Topic 1: Statistical Studies

References

Introduction to Statistics and Data Analysis 6th Edition by Roxy Peck, Chris Olsen, Tom Short
MA336 Statistics on https://stats.libretexts.org

Learning Goals

Distinguish between a population and a sample.
Determine whether a study is an observational study or an experiment.
Determine the goal of a statistical study and what types of conclusions are appropriate.
Recognize typical forms of sampling biases such as convenience sample and voluntary response.
Explain why randomization should be used.
Describe how to implement a randomized design:Simple random sample, Stratified random sample, Cluster random sample, Systematic random sample.
Determine whether the conclusion of an experiment design is appropriate.
Identify the lurking variable and confounding variable.

1 Why Study Statistics?

Allow you to critically evaluate the work of others and reports appeared in journals or media.
Provide you with the tools you need to make informed judgments.
Understand and use data to make decisions.
Success in your professional life.

2 Process of Statistical Studies

Understanding the nature of the problem.
Deciding what to measure and how to measure it.
Collecting data.
Data summarization and preliminary analysis.
Formal data analysis.
Interpretation of results

A picture show how statistics works

Image source: Concepts in Statistics (lumen learning)

3 Population vs Sample

Data: collection of observations such as counts, measurements, responses or experiments.
Population: The entire collection of individuals or objects that are of interest.
Sample: a subset of a population that is selected for study.
Parameter: A number that is a property of the population.
Statistic: A number, such as a percentage, that represents a property of a sample.

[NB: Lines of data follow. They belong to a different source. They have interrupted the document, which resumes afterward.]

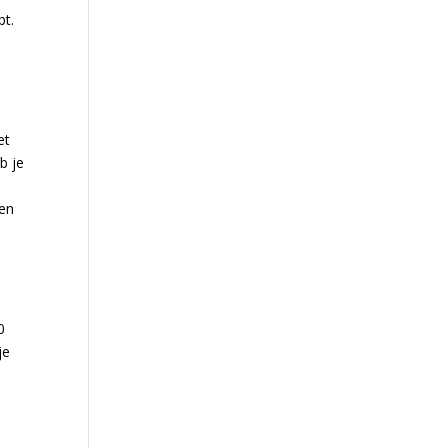
bt.
et
b je
ten
0
je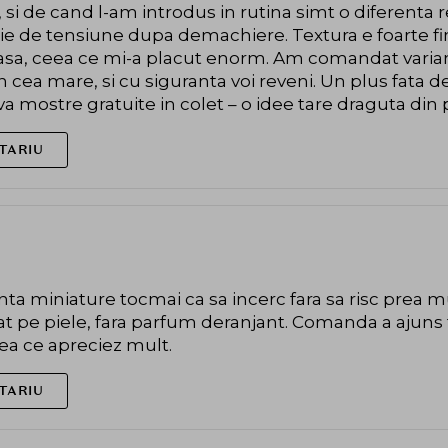
 si de cand l-am introdus in rutina simt o diferenta r
e de tensiune dupa demachiere. Textura e foarte fina
ioasa, ceea ce mi-a placut enorm. Am comandat varian
 in cea mare, si cu siguranta voi reveni. Un plus fata
va mostre gratuite in colet – o idee tare draguta din
TARIU
 miniature tocmai ca sa incerc fara sa risc prea mult
cat pe piele, fara parfum deranjant. Comanda a ajuns
eea ce apreciez mult.
TARIU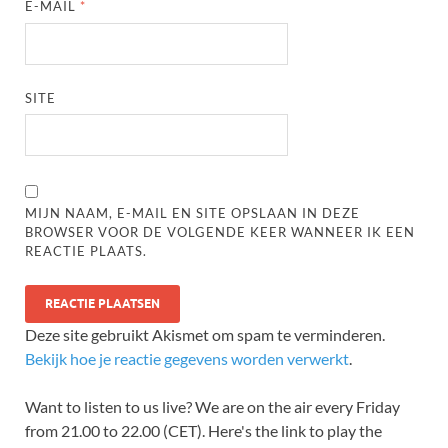
E-MAIL
*
SITE
MIJN NAAM, E-MAIL EN SITE OPSLAAN IN DEZE
BROWSER VOOR DE VOLGENDE KEER WANNEER IK EEN
REACTIE PLAATS.
Deze site gebruikt Akismet om spam te verminderen.
Bekijk hoe je reactie gegevens worden verwerkt
.
Want to listen to us live? We are on the air every Friday
from 21.00 to 22.00 (CET). Here's the link to play the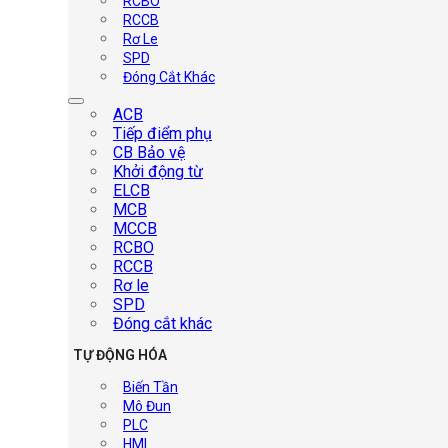
RCBO
RCCB
Rơ Le
SPD
Đóng Cắt Khác
ACB
Tiếp điểm phụ
CB Bảo vệ
Khởi động từ
ELCB
MCB
MCCB
RCBO
RCCB
Rơ le
SPD
Đóng cắt khác
TỰ ĐỘNG HÓA
Biến Tần
Mô Đun
PLC
HMI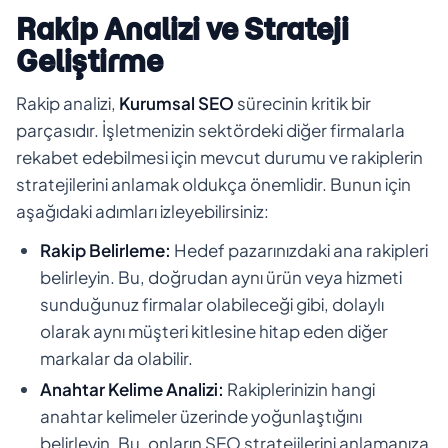
Rakip Analizi ve Strateji
Geliştirme
Rakip analizi,
Kurumsal SEO
sürecinin kritik bir
parçasıdır. İşletmenizin sektördeki diğer firmalarla
rekabet edebilmesi için mevcut durumu ve rakiplerin
stratejilerini anlamak oldukça önemlidir. Bunun için
aşağıdaki adımları izleyebilirsiniz:
Rakip Belirleme:
Hedef pazarınızdaki ana rakipleri
belirleyin. Bu, doğrudan aynı ürün veya hizmeti
sunduğunuz firmalar olabileceği gibi, dolaylı
olarak aynı müşteri kitlesine hitap eden diğer
markalar da olabilir.
Anahtar Kelime Analizi:
Rakiplerinizin hangi
anahtar kelimeler üzerinde yoğunlaştığını
belirleyin. Bu, onların SEO stratejilerini anlamanıza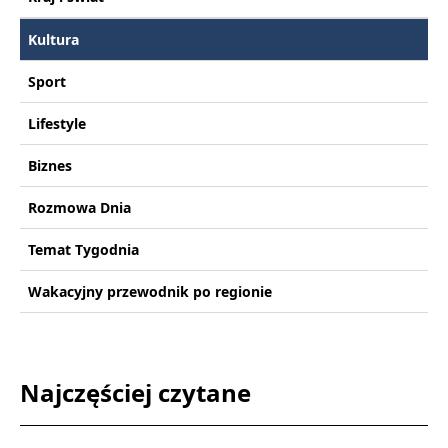
Kultura
Sport
Lifestyle
Biznes
Rozmowa Dnia
Temat Tygodnia
Wakacyjny przewodnik po regionie
Najczęściej czytane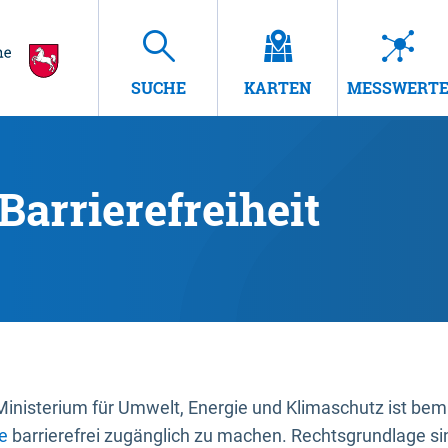
SUCHE
KARTEN
MESSWERT
Barrierefreiheit
nisterium für Umwelt, Energie und Klimaschutz ist bemüh
e
barrierefrei zugänglich zu machen. Rechtsgrundlage si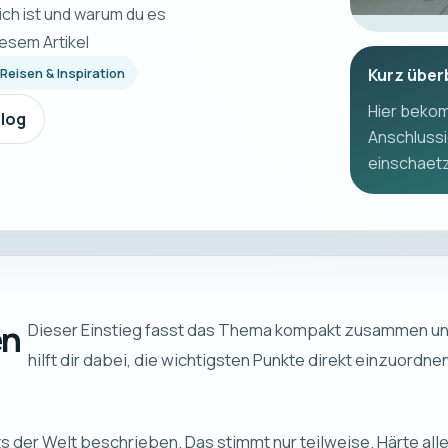
lich ist und warum du es
iesem Artikel
 Reisen & Inspiration
Kurz über
Hier bekom
log
Anschlussi
einschaetze
en
Dieser Einstieg fasst das Thema kompakt zusammen u
hilft dir dabei, die wichtigsten Punkte direkt einzuordne
s der Welt beschrieben. Das stimmt nur teilweise. Härte alle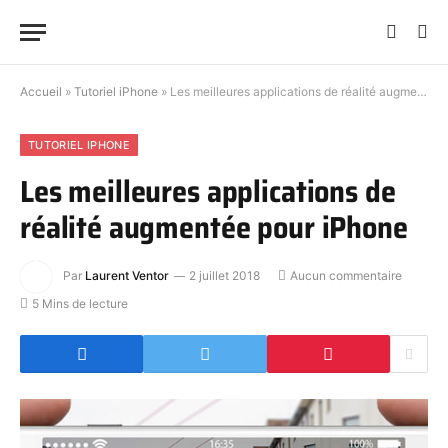
Accueil
»
Tutoriel iPhone
»
Les meilleures applications de réalité augmentée pour iPhone
TUTORIEL IPHONE
Les meilleures applications de
réalité augmentée pour iPhone
Par
Laurent Ventor
2 juillet 2018
Aucun commentaire
5 Mins de lecture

4 Example: Identify Statistic Concepts

Determine if the group is a population or sample
1. The grade of all students in a math class.
2. 10 students in a math class earned “A”.

Answer:

Population
Sample.

Identify statistic concepts in the following study: To learn the percentage of students go to school by public transportation, 500 students at a college were surveyed. 50% say they go to school by public transportation

Answer:
- Population: all students at the college
- Sample: 500 being surveyed
- Parameter: unknown percentage
- Statistic: 50%

5 Type of Variables

Variable: a characteristic, or attribute of interest that we gather about individuals or objects. There are two types of variables according to their values.
- Categorical variables (or qualitative variables) represent attributes, labels or nonnumerical entries, such as names, and colors.
- Numerical variables (or quantitative variables) represent numerical measurements or counts, such as weights and number of students in each class.
Univariate data: a collection of observations on a single variable.
Bivariate data: a collection of pairs of numbers.
Multivariate data: a collection of arrays of values of two or more variables.
A numerical variable is called a discrete variable if its values are countable. It is called a continuous variable if it can take all values in certain intervals.

6 Example: College Choice Do-Over

The Higher Education Research Institute at UCLA surveys over 20,000 college seniors each year. One question on the survey asks seniors the following question: If you could make your college choice over, would you still choose to enroll at your current college? Possible responses are definitely yes (DY), probably yes (PY), probably no (PN), and definitely no (DN).

Question:

Identify a variable in the study. Is it categorical or numerical?
Identify a data set. Is it univariate or bivariate or multivariate?

Answer:

A variable in the study is students do-over choice. It is categorical variable.
A data set is the collection of do-over choice of some or all students being surveyed. The data set is univariate.

Practice: Basic Statistical Concepts

Identify the population, sample, the variable of study, the type of the variable, the population parameter and the sample statistics.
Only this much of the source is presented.